MONTGOMERY — Gov. Kay Ivey has set a time frame for the execution of James Barber, her office announced.
In a letter to Commissioner of the Alabama Department of Corrections John Hamm, Ivey set a 30-hour time frame “beginning at 12:00 a.m. on Thursday, July 20 and expiring 6:00 a.m. on Friday, July 21, 2023.”
Barber will be the first person executed in Alabama since a hold was placed in late November after accusations of botched executions were made.
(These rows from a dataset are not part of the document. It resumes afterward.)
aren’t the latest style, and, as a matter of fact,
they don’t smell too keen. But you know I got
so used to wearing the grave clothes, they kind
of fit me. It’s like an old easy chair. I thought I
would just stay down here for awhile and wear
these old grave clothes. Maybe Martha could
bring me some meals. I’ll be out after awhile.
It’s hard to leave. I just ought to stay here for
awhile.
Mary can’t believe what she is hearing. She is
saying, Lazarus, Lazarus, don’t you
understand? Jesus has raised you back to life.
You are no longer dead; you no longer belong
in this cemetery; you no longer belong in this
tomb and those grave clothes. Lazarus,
“The Supreme Court of Alabama has entered an order authorizing you to carry out inmate James Barber’s sentence of death for the capital murder of Dorothy Epps,” she wrote to Hamm. “According, to the Supreme Court’s order, the execution must occur within a time frame to be set by the governor to begin not less than 30 days from May 3, 2023, the date of the order.
“Accordingly, I hereby set set a thirty-hour time frame for the execution to occur beginning at 12:00 a.m. on Thursday, July, 20, 2023 and expiring at 6:00 a.m. on Friday, July 21, 2023.”
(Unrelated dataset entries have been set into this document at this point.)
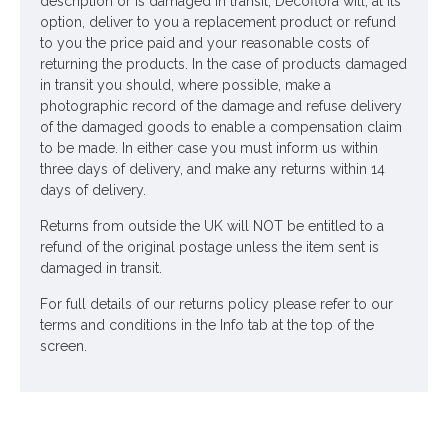
description or is damaged in transit, Decoflora will, at its
option, deliver to you a replacement product or refund
to you the price paid and your reasonable costs of
returning the products. In the case of products damaged
in transit you should, where possible, make a
photographic record of the damage and refuse delivery
of the damaged goods to enable a compensation claim
to be made. In either case you must inform us within
three days of delivery, and make any returns within 14
days of delivery.
Returns from outside the UK will NOT be entitled to a
refund of the original postage unless the item sent is
damaged in transit.
For full details of our returns policy please refer to our
terms and conditions in the Info tab at the top of the
screen.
Ivey also said she doesn’t foresee granting Barber clemency.
“Although I have no current plans to grant clemency in this case, I retain my authority under the Constitution of the State of Alabama to grant a reprieve or commutation, if necessary, at any time before the execution is carried out,” she wrote
Barber was found guilty of beating and murdering 75-year-old Dorothy Epps of Harvest with a claw hammer and his bare hands in 2001.